Nutrients that are taken up from decaying plants and animals by bacteria are transferred to cellular slime cells when the latter feed upon these bacteria. The cellular slime molds, in turn, become food for soil protozoans, nematode worms, microscopic arthropods such as mites, and other small invertebrate animals. Because of this, cellular slime molds play an essential role in patterns of energy flow and nutrient cycles within terrestrial ecosystems.

There are about seventy-five described species of cellular slime molds. These have been assigned to one of three genera: Dictyostelium, Polysphondylium, and Acytostelium. Some species of cellular slime molds have been found in almost all parts of the world. Two good examples are Dictyostelium mucoroides and Polysphondylium pallidum.

Numbers of species of cellular slime molds appear to be highest in the American tropics, which suggests that this region represents a center of evolutionary diversification of the group.
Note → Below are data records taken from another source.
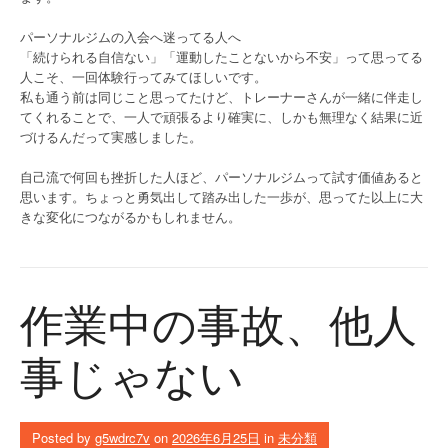
パーソナルジムの入会へ迷ってる人へ
「続けられる自信ない」「運動したことないから不安」って思ってる
人こそ、一回体験行ってみてほしいです。
私も通う前は同じこと思ってたけど、トレーナーさんが一緒に伴走し
てくれることで、一人で頑張るより確実に、しかも無理なく結果に近
づけるんだって実感しました。
自己流で何回も挫折した人ほど、パーソナルジムって試す価値あると
思います。ちょっと勇気出して踏み出した一歩が、思ってた以上に大
きな変化につながるかもしれません。
作業中の事故、他人
事じゃない
Posted by
g5wdrc7v
on
2026年6月25日
in
未分類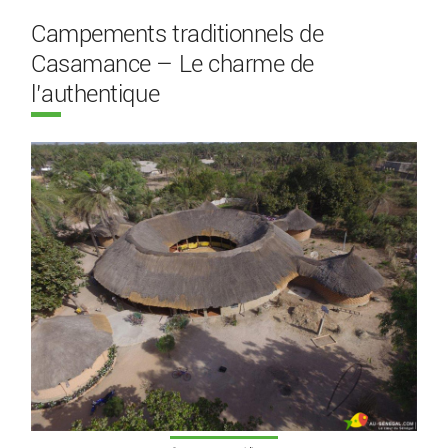
Campements traditionnels de
Casamance – Le charme de
l’authentique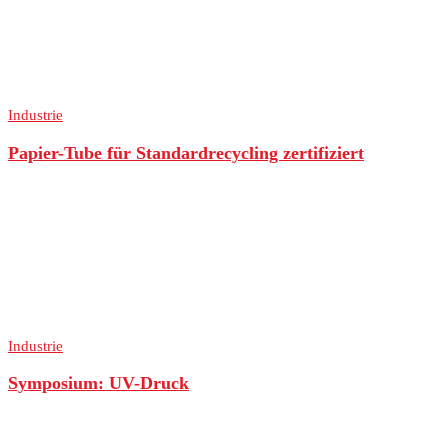
Industrie
Papier-Tube für Standardrecycling zertifiziert
Industrie
Symposium: UV-Druck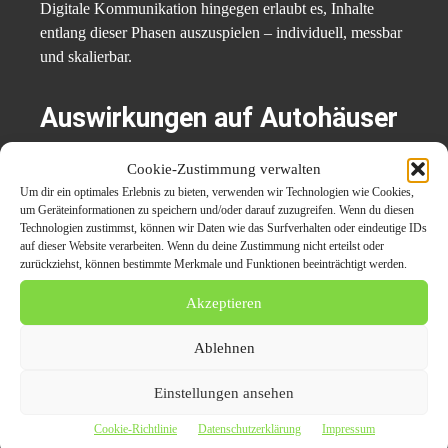
Digitale Kommunikation hingegen erlaubt es, Inhalte
entlang dieser Phasen auszuspielen – individuell, messbar
und skalierbar.
Auswirkungen auf Autohäuser
und Hersteller
Cookie-Zustimmung verwalten
Um dir ein optimales Erlebnis zu bieten, verwenden wir Technologien wie Cookies,
Für Autohäuser bedeutet dieser Wandel eine strategische
um Geräteinformationen zu speichern und/oder darauf zuzugreifen. Wenn du diesen
Technologien zustimmst, können wir Daten wie das Surfverhalten oder eindeutige IDs
Neuausrichtung. Sichtbarkeit entsteht nicht mehr durch
auf dieser Website verarbeiten. Wenn du deine Zustimmung nicht erteilst oder
Schaufenster oder Anzeigenpreise, sondern durch digitale
zurückziehst, können bestimmte Merkmale und Funktionen beeinträchtigt werden.
Präsenz, relevante Inhalte und Auffindbarkeit in
Suchmaschinen.
Akzeptieren
Ablehnen
Hersteller wiederum stehen vor der Aufgabe,
Markenkommunikation und Datenintelligenz zu
Einstellungen ansehen
verbinden. Wer seine Zielgruppen kennt, ihre Fragen
beantwortet und dort präsent ist, wo sie suchen, gewinnt
Cookie-Richtlinie
Datenschutzerklärung
Impressum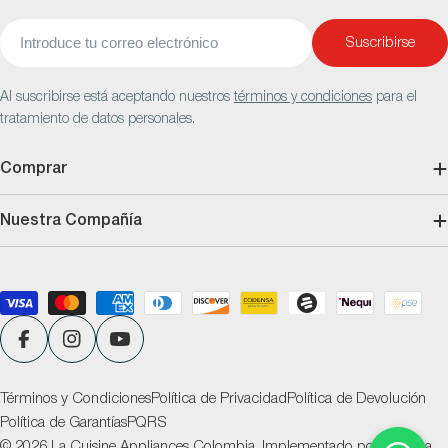
Correo
Suscribirse
electrónico
Al suscribirse está aceptando nuestros
términos y condiciones
para el
tratamiento de datos personales.
Comprar
Nuestra Compañía
Métodos
de
pago
Facebook
Instagram
YouTube
Términos y Condiciones
Política de Privacidad
Política de Devolución
Política de Garantías
PQRS
© 2026
La Cuisine Appliances Colombia
.
Implementado por
Ventana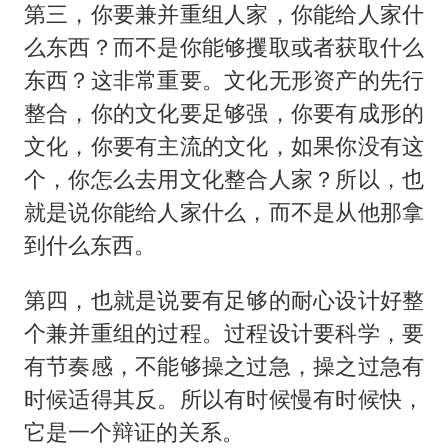
第三，你要兼并重组人家，你能给人家什
么东西？而不是你能够攫取或者获取什么
东西？这非常重要。文化无形资产的先行
整合，你的文化要足够强，你要有成形的
文化，你要有主流的文化，如果你没有这
个，你怎么去用文化整合人家？所以，也
就是说你能给人家什么，而不是从他那拿
到什么东西。
第四，也就是说要有足够的耐心设计好整
个兼并重组的过程。过程设计要科学，要
有节奏感，不能够操之过急，操之过急有
时候适得其反。所以有时候慢有时候快，
它是一个辩证的关系。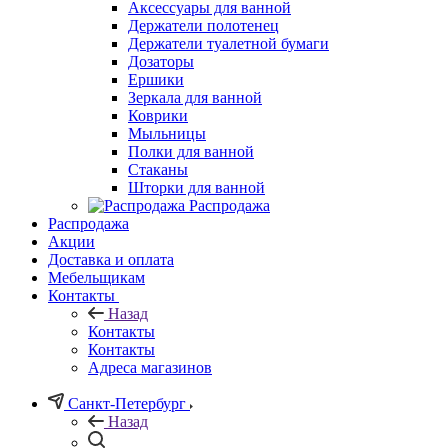
Аксессуары для ванной
Держатели полотенец
Держатели туалетной бумаги
Дозаторы
Ершики
Зеркала для ванной
Коврики
Мыльницы
Полки для ванной
Стаканы
Шторки для ванной
Распродажа
Распродажа
Акции
Доставка и оплата
Мебельщикам
Контакты
Назад
Контакты
Контакты
Адреса магазинов
Санкт-Петербург
Назад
More than thirty-five different species have been found in the small area around the Mayan ruins at Tikal in Guatemala. In general, numbers of species of cellular slime molds decrease with increasing elevation and with increasing latitude.

Some species have restricted habitat associations. One species (Dictyostelium caveatum) has been found only in a single cave systemin Arkansas. Another species (Dictyostelium rosarium), known from a number of localities worldwide but rarely above ground, also seems to have an affinity for the type of conditions found in caves. Of the thirty-five species that occur at Tikal, many appear to be restricted to tropical or subtropical locations.
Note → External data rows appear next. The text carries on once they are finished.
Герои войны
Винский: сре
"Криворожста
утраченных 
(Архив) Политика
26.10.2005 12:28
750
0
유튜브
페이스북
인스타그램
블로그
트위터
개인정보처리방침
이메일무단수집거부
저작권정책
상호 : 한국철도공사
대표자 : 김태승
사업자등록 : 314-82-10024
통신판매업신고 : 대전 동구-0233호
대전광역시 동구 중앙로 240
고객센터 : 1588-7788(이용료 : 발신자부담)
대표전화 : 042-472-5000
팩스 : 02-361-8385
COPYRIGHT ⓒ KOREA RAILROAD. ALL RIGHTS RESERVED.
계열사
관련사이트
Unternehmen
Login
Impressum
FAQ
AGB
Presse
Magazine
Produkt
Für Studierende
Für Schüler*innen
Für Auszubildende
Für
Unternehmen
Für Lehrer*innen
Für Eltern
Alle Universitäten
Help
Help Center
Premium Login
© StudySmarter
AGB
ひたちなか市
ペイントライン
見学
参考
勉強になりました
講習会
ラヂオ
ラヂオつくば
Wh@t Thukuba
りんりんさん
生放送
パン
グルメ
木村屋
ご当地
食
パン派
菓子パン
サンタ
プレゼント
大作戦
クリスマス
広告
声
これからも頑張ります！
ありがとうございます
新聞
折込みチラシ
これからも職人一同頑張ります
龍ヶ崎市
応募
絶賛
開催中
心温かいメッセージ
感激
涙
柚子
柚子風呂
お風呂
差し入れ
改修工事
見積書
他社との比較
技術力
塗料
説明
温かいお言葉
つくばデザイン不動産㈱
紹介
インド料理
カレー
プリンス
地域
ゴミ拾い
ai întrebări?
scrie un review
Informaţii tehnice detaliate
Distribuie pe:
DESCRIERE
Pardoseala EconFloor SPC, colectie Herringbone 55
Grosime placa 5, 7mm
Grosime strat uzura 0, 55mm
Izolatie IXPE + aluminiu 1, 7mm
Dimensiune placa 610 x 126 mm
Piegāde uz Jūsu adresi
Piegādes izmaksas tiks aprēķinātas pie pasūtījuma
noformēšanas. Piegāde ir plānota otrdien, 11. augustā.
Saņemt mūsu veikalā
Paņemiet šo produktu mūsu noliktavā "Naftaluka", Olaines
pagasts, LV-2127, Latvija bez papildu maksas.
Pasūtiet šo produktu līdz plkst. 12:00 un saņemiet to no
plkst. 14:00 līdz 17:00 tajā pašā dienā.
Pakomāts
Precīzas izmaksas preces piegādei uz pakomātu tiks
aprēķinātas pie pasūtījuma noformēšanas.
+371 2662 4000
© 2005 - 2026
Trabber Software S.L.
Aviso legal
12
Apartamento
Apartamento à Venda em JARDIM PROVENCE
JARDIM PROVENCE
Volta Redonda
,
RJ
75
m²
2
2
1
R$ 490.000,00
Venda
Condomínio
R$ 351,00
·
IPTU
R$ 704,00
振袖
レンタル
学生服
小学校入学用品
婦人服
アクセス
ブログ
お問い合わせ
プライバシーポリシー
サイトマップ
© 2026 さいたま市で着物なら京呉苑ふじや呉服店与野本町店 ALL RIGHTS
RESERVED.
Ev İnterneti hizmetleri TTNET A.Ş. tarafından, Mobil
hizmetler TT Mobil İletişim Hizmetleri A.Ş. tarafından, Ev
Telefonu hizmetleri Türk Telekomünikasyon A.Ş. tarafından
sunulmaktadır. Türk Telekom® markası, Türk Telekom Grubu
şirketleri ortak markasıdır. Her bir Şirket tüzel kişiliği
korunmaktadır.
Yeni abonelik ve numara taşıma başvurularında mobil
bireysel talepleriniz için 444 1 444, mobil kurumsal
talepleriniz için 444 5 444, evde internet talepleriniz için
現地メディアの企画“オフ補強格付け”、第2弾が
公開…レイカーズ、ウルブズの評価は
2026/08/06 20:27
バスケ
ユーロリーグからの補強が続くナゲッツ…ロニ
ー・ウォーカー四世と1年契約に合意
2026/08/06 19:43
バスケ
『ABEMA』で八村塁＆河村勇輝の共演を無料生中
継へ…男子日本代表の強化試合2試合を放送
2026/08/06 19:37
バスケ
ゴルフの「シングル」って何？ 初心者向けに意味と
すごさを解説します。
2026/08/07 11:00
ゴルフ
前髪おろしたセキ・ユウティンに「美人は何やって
Dictyostelium discoideum is the most intensively studied cellular slime mold and the one most widely used in research on developmental biology and genetics. Any search for information about cellular slime molds would probably turn up numerous references to this particular form.

Dispersal of Spores

Slime molds dispersal of spores

Unlike most spore-producing organisms (including plasmodial slime molds), cellular slime molds produce spores that do not seem to be carried appreciable distances by wind. Instead, dispersal of cellular slime mold spores seems to depend more upon their accidental transport on the body surface or within the digestive tract of some animal.
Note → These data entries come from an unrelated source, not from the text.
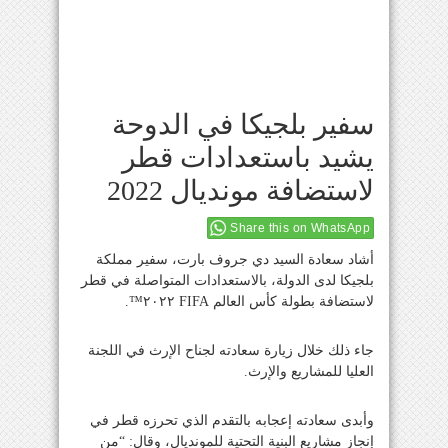
سفير بلجيكا في الدوحة
يشيد باستعدادات قطر
لاستضافة مونديال 2022
Share this on WhatsApp
أشاد سعادة السيد دي جروف بارت، سفير مملكة
بلجيكا لدى الدولة، بالاستعدادات المتواصلة في قطر
لاستضافة بطولة كأس العالم FIFA ٢٠٢٢™.
جاء ذلك خلال زيارة سعادته لجناح الإرث في اللجنة
العليا للمشاريع والإرث.
وأبدى سعادته إعجابه بالتقدم الذي تحرزه قطر في
إنجاز مشاريع البنية التحتية للمونديال، وقال: “من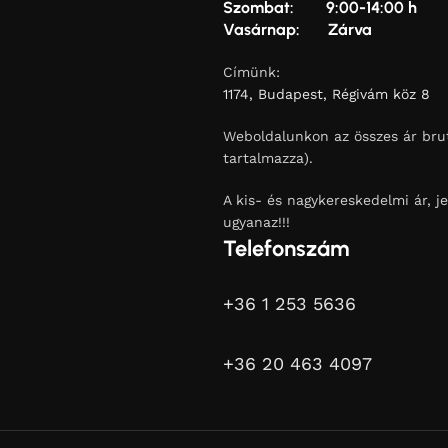
Szombat: 9:00-14:00 h
Vasárnap: Zárva
Címünk:
1174, Budapest, Régivám köz 8
Weboldalunkon az összes ár brut
tartalmazza).
A kis- és nagykereskedelmi ár, je
ugyanaz!!!
Telefonszám
+36 1 253 5636
+36 20 463 4097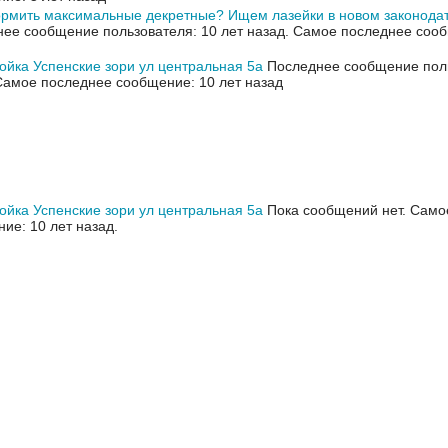
рмить максимальные декретные? Ищем лазейки в новом законода
ее сообщение пользователя: 10 лет назад.
Самое последнее сооб
ойка Успенские зори ул центральная 5а
Последнее сообщение поль
Самое последнее сообщение: 10 лет назад
ойка Успенские зори ул центральная 5а
Пока сообщений нет.
Само
ие: 10 лет назад.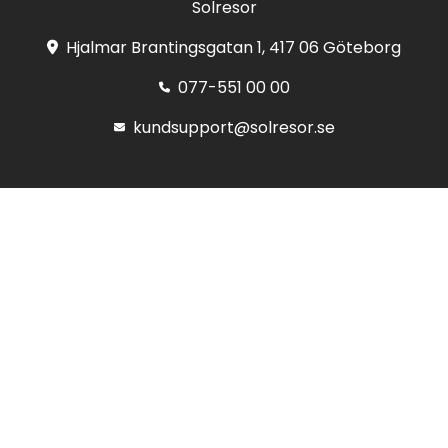
Solresor
Hjalmar Brantingsgatan 1, 417 06 Göteborg
077-551 00 00
kundsupport@solresor.se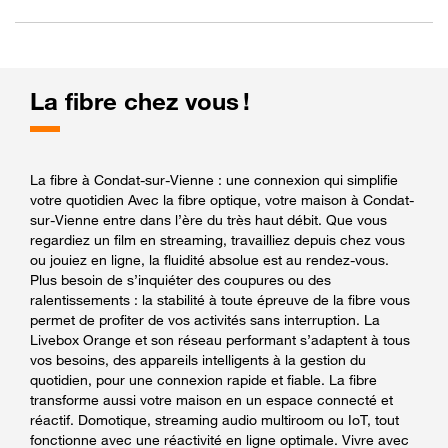
La fibre chez vous !
La fibre à Condat-sur-Vienne : une connexion qui simplifie
votre quotidien Avec la fibre optique, votre maison à Condat-
sur-Vienne entre dans l’ère du très haut débit. Que vous
regardiez un film en streaming, travailliez depuis chez vous
ou jouiez en ligne, la fluidité absolue est au rendez-vous.
Plus besoin de s’inquiéter des coupures ou des
ralentissements : la stabilité à toute épreuve de la fibre vous
permet de profiter de vos activités sans interruption. La
Livebox Orange et son réseau performant s’adaptent à tous
vos besoins, des appareils intelligents à la gestion du
quotidien, pour une connexion rapide et fiable. La fibre
transforme aussi votre maison en un espace connecté et
réactif. Domotique, streaming audio multiroom ou IoT, tout
fonctionne avec une réactivité en ligne optimale. Vivre avec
Viable spores of cellular slime molds have been recovered from the droppings of a number of animals, including rodents, amphibians, bats, and even migratory birds that travel great distances between winter and summer homes. In tropical forests, many living plants and considerable amounts of organic material are found high above the ground in the forest canopy.

Cellular slime molds have been isolated from the mass of organic material (literally a “canopy soil”) found at the bases of epiphytic plants growing on the trunks and branches of trees in these forests. It seems likely that they are introduced to such habitats by being carried up from the ground by birds, insects, or other animals that move between the forest floor and the canopy above it.